06Which has better profit margins — CANG or AMZN or BABA or JD or BIDU?
Cango Inc.
(CANG) is the more profitable company, earning 37. 3% net margin versus 3. 6% for JD. com, Inc. — meaning it keeps 37. 3% of every revenue dollar as bottom-line profit. Operating margin tells a similar story: CANG leads at 22. 2% versus 3. 3% for JD. At the gross margin level — before operating expenses — CANG leads at 55. 3%, reflecting greater pricing power or product mix advantage.
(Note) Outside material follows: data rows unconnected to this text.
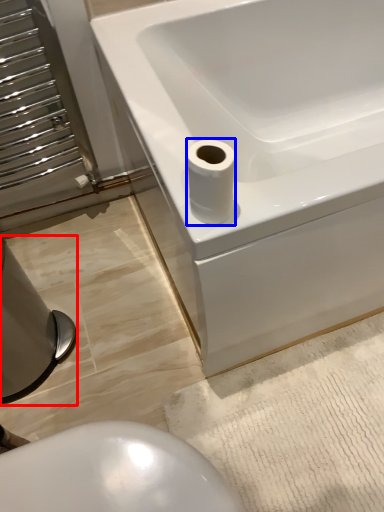 Question: Which point is further to the camera, bidet (highlighted by a red box) or toilet paper (highlighted by a blue box)?

Choices:
 (A) bidet
 (B) toilet paper

Answer: (A) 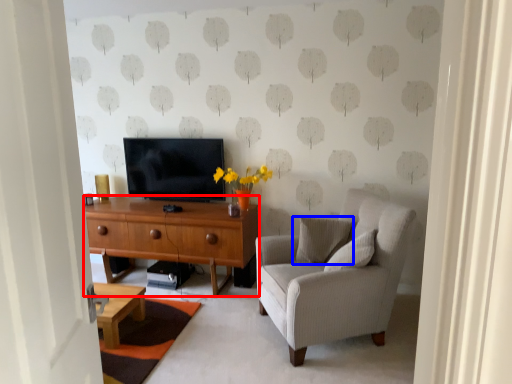 Question: Which object appears closest to the camera in this image, desk (highlighted by a red box) or pillow (highlighted by a blue box)?

Choices:
 (A) desk
 (B) pillow

Answer: (B) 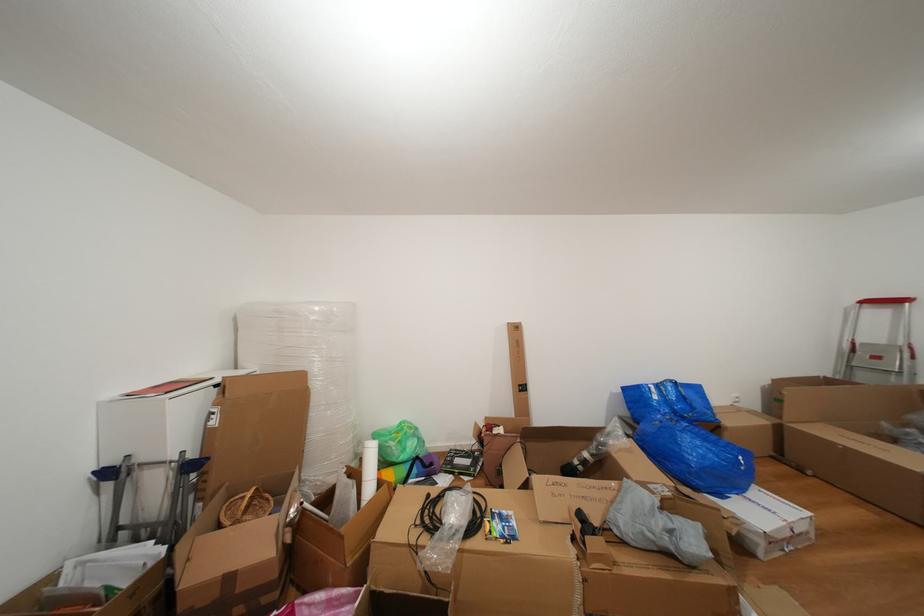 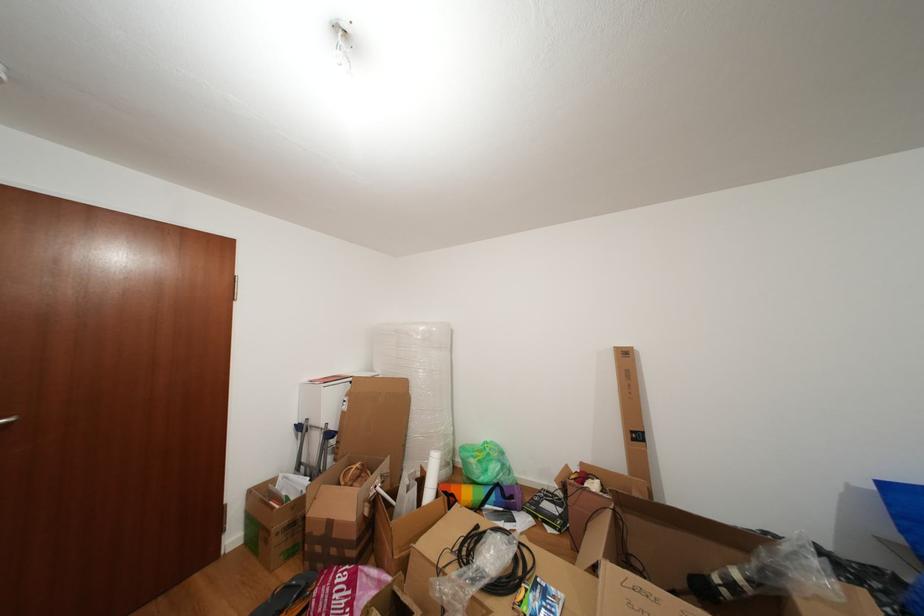 In the second image, find the point that corresponds to the point at 248,519 in the first image.

(357, 485) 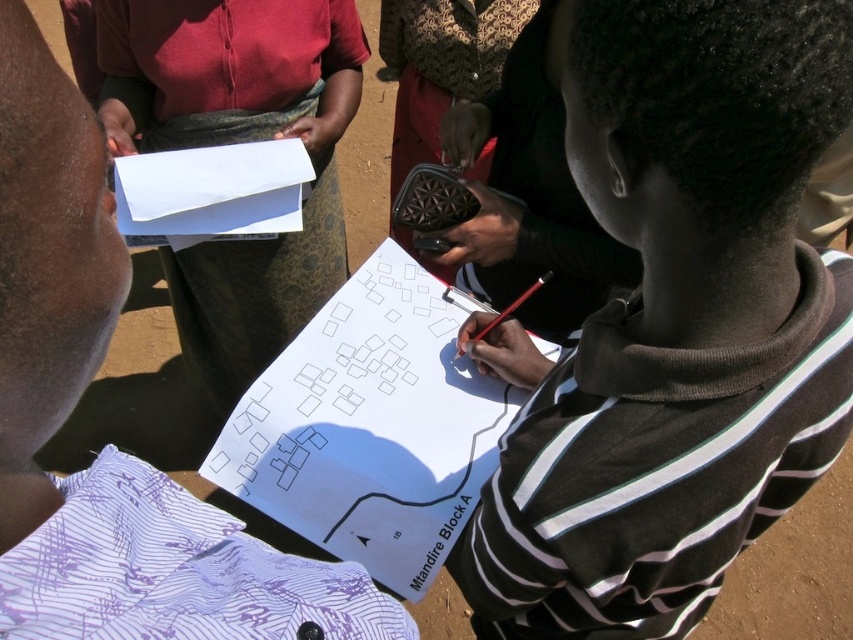 Does point (711, 508) come farther from viewer compared to point (299, 180)?

No, it is in front of (299, 180).

Which is above, black striped hoodie at center or white paper at upper left?

white paper at upper left is above.

This screenshot has height=640, width=853. In order to click on black striped hoodie at center in this screenshot , I will do `click(674, 324)`.

Who is higher up, white paper at center or white paper at lower center?

white paper at center is above.

Which of these two, white paper at center or white paper at lower center, stands taller?

Standing taller between the two is white paper at center.

This screenshot has width=853, height=640. Identify the location of white paper at center. (367, 419).

Where is `white paper at center`? The image size is (853, 640). white paper at center is located at coordinates (367, 419).

Is white paper at center closer to the viewer compared to white paper at upper left?

That is True.

Where is `white paper at center`? The image size is (853, 640). white paper at center is located at coordinates (367, 419). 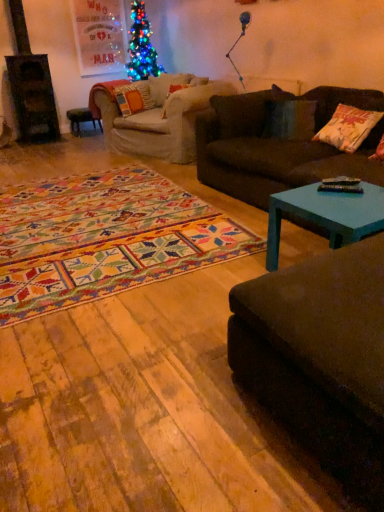 Question: From the image's perspective, is teal painted wood coffee table at lower right beneath white cotton pillow at right, which is the second pillow from top to bottom?

Choices:
 (A) yes
 (B) no

Answer: (A)

Question: Does teal painted wood coffee table at lower right come in front of white cotton pillow at right, the first pillow from the bottom?

Choices:
 (A) yes
 (B) no

Answer: (A)

Question: Would you say teal painted wood coffee table at lower right is a long distance from white cotton pillow at right, acting as the first pillow starting from the front?

Choices:
 (A) no
 (B) yes

Answer: (B)

Question: Is teal painted wood coffee table at lower right looking in the opposite direction of white cotton pillow at right, arranged as the 2th pillow when viewed from the back?

Choices:
 (A) yes
 (B) no

Answer: (B)

Question: Is teal painted wood coffee table at lower right shorter than white cotton pillow at right, arranged as the 2th pillow when viewed from the back?

Choices:
 (A) yes
 (B) no

Answer: (A)

Question: From their relative heights in the image, would you say teal painted wood coffee table at lower right is taller or shorter than white cotton pillow at right, which is the first pillow from right to left?

Choices:
 (A) short
 (B) tall

Answer: (A)

Question: Is teal painted wood coffee table at lower right wider or thinner than white cotton pillow at right, which is counted as the second pillow, starting from the left?

Choices:
 (A) thin
 (B) wide

Answer: (B)

Question: Considering the positions of teal painted wood coffee table at lower right and white cotton pillow at right, the first pillow from the bottom, in the image, is teal painted wood coffee table at lower right bigger or smaller than white cotton pillow at right, the first pillow from the bottom,?

Choices:
 (A) small
 (B) big

Answer: (B)

Question: Considering the positions of point (311, 202) and point (359, 121), is point (311, 202) closer or farther from the camera than point (359, 121)?

Choices:
 (A) farther
 (B) closer

Answer: (B)

Question: In the image, is velvet dark brown couch at lower right, placed as the 1th studio couch when sorted from bottom to top, positioned in front of or behind teal painted wood coffee table at lower right?

Choices:
 (A) behind
 (B) front

Answer: (B)

Question: In terms of size, does velvet dark brown couch at lower right, arranged as the 1th studio couch when viewed from the front, appear bigger or smaller than teal painted wood coffee table at lower right?

Choices:
 (A) small
 (B) big

Answer: (B)

Question: Would you say velvet dark brown couch at lower right, placed as the 1th studio couch when sorted from bottom to top, is inside or outside teal painted wood coffee table at lower right?

Choices:
 (A) outside
 (B) inside

Answer: (A)

Question: From their relative heights in the image, would you say velvet dark brown couch at lower right, arranged as the 1th studio couch when viewed from the front, is taller or shorter than teal painted wood coffee table at lower right?

Choices:
 (A) short
 (B) tall

Answer: (B)

Question: From the image's perspective, is teal painted wood coffee table at lower right located above or below velvet dark brown couch at lower right, the 2th studio couch in the top-to-bottom sequence?

Choices:
 (A) below
 (B) above

Answer: (B)

Question: Based on their positions, is teal painted wood coffee table at lower right located to the left or right of velvet dark brown couch at lower right, arranged as the 1th studio couch when viewed from the front?

Choices:
 (A) left
 (B) right

Answer: (B) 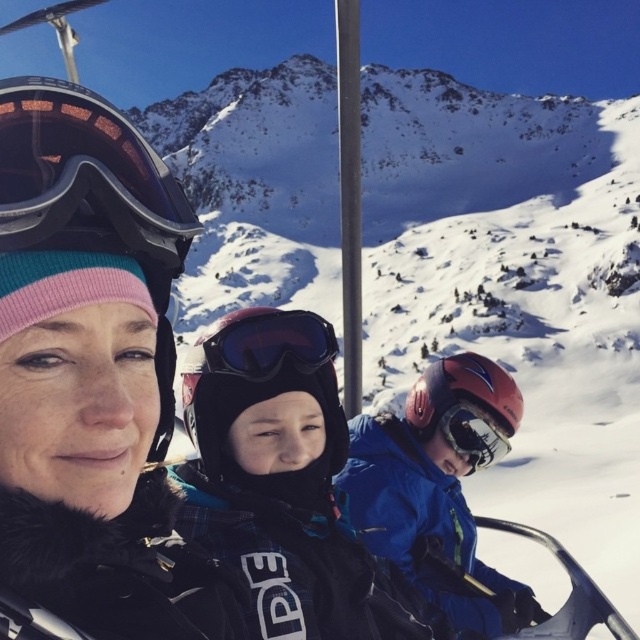 Question: Which of the following is the farthest from the observer?

Choices:
 (A) (170, 240)
 (B) (356, 561)
 (C) (296, 324)
 (D) (180, 612)

Answer: (C)

Question: Can you confirm if matte black helmet at center is wider than transparent blue lens goggles at center?

Choices:
 (A) no
 (B) yes

Answer: (B)

Question: Which point appears farthest from the camera in this image?

Choices:
 (A) (240, 376)
 (B) (468, 436)
 (C) (253, 515)
 (D) (138, 196)

Answer: (B)

Question: Is matte black helmet at center above matte black goggles at center?

Choices:
 (A) yes
 (B) no

Answer: (A)

Question: Which of these objects is positioned farthest from the matte black goggles at upper left?

Choices:
 (A) blue matte jacket at center
 (B) matte black goggles at center
 (C) black matte ski jacket at center
 (D) matte black helmet at center

Answer: (B)

Question: Can you confirm if transparent blue lens goggles at center is positioned below matte black goggles at center?

Choices:
 (A) yes
 (B) no

Answer: (B) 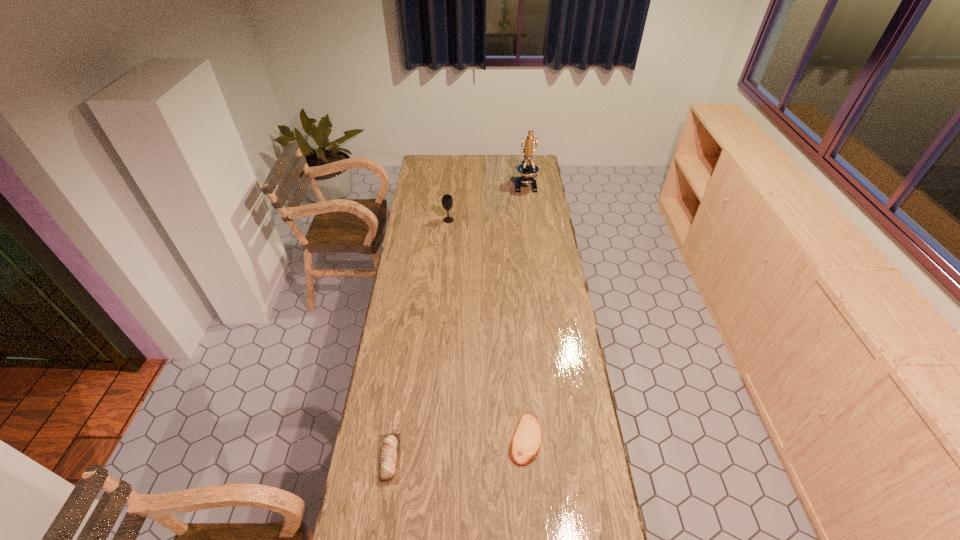 Locate an element on the screen. microscope is located at coordinates (527, 169).

Where is `the tallest object`? the tallest object is located at coordinates (527, 169).

Where is `the second object from left to right`? This screenshot has height=540, width=960. the second object from left to right is located at coordinates (447, 202).

Locate an element on the screen. The width and height of the screenshot is (960, 540). wineglass is located at coordinates click(447, 202).

Where is `the second shortest object`? Image resolution: width=960 pixels, height=540 pixels. the second shortest object is located at coordinates (389, 454).

The image size is (960, 540). I want to click on the left pita bread, so click(389, 454).

Find the location of a particular element. the shorter pita bread is located at coordinates (526, 442).

Find the location of a particular element. the shortest object is located at coordinates (526, 442).

Identify the location of free spot located at the eyepiece of the farthest object. This screenshot has width=960, height=540. (533, 239).

In order to click on blank space located 0.060m on the right of the third object from right to left in this screenshot , I will do click(x=466, y=220). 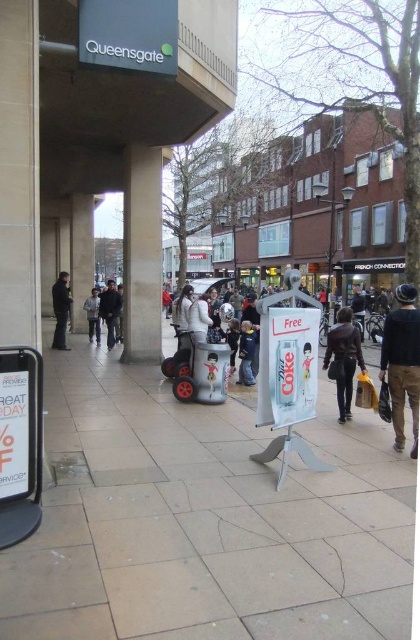 Question: Which point appears farthest from the camera in this image?

Choices:
 (A) (202, 336)
 (B) (57, 314)
 (C) (183, 323)
 (D) (394, 378)

Answer: (B)

Question: Observing the image, what is the correct spatial positioning of matte white scooter at center in reference to white cotton jacket at center?

Choices:
 (A) left
 (B) right

Answer: (B)

Question: From the image, what is the correct spatial relationship of white cotton jacket at center in relation to light brown leather jacket at center?

Choices:
 (A) below
 (B) above

Answer: (B)

Question: Considering the real-world distances, which object is farthest from the dark gray jacket at left?

Choices:
 (A) denim jacket at center
 (B) white cotton jacket at center

Answer: (B)

Question: Is smooth concrete pavement at center thinner than matte white scooter at center?

Choices:
 (A) yes
 (B) no

Answer: (A)

Question: Which object is closer to the camera taking this photo?

Choices:
 (A) white cotton jacket at center
 (B) dark brown leather jacket at lower right
 (C) light brown leather jacket at center
 (D) smooth concrete pavement at center

Answer: (D) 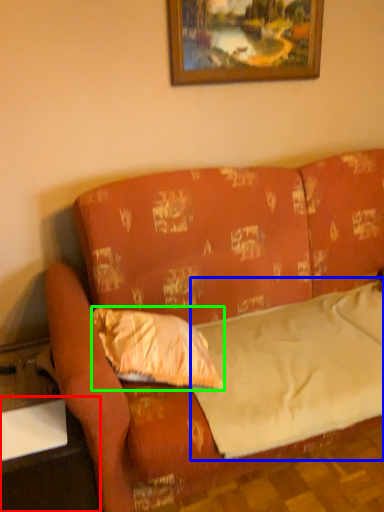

Stronger margins indicate durable pricing power, lower cost of revenue, or higher mix of software/services. They are one of the clearest signs of business quality.
07Is CANG or AMZN or BABA or JD or BIDU more undervalued right now?
The PEG ratio (forward P/E divided by expected earnings growth rate) is the most precise measure of undervaluation relative to growth potential.
By this metric, Baidu, Inc. (BIDU) is the more undervalued stock at a PEG of 0. 04x versus Amazon. com, Inc. 's 1. 24x. A PEG below 1. 0 is traditionally considered the threshold for growth-adjusted undervaluation. On forward earnings alone, JD. com, Inc. (JD) trades at 1. 4x forward P/E versus 34. 8x for Amazon. com, Inc. — 33. 3x cheaper on a one-year earnings basis. Analyst consensus price targets imply the most upside for CANG: 459. 2% to $3. 00.
08Which pays a better dividend — CANG or AMZN or BABA or JD or BIDU?
In this comparison, JD (2.
6% yield), BABA (1. 3% yield) pay a dividend. CANG, AMZN, BIDU do not pay a meaningful dividend and should not be held primarily for income.
09Is CANG or AMZN or BABA or JD or BIDU better for a retirement portfolio?
For long-horizon retirement investors, JD.
com, Inc. (JD) is the stronger choice — it scores higher on the combination of lower volatility, dividend reliability, and long-term compounding (low volatility (β 1. 06), 2. 6% yield). Cango Inc. (CANG) carries a higher beta of 2. 25 — meaning larger drawdowns in market downturns, which matters significantly when you cannot wait years for a recovery. Both have compounded well over 10 years (JD: +48. 7%, CANG: -44. 9%), confirming both are viable long-term holds — but the lower-volatility option typically results in less emotional selling during corrections. Retirement portfolios generally favour predictability over maximum returns. Consult a financial advisor before making allocation decisions.
10What are the main differences between CANG and AMZN and BABA and JD and BIDU?
These companies operate in different sectors (CANG (Consumer Cyclical) and AMZN (Consumer Cyclical) and BABA (Consumer Cyclical) and JD (Consumer Cyclical) and BIDU (Communication Services)), which means they face different economic cycles, regulatory environments, and macro sensitivities — making direct comparison nuanced.
In terms of investment character: CANG is a small-cap deep-value stock; AMZN is a mega-cap quality compounder stock; BABA is a large-cap deep-value stock; JD is a mid-cap deep-value stock; BIDU is a mid-cap deep-value stock. BABA, JD pay a dividend while CANG, AMZN, BIDU do not, making them suitable for different income and tax situations. These fundamental differences mean investors should not choose between them on a single metric — the "better stock" depends entirely on which of these characteristics aligns with your investment strategy.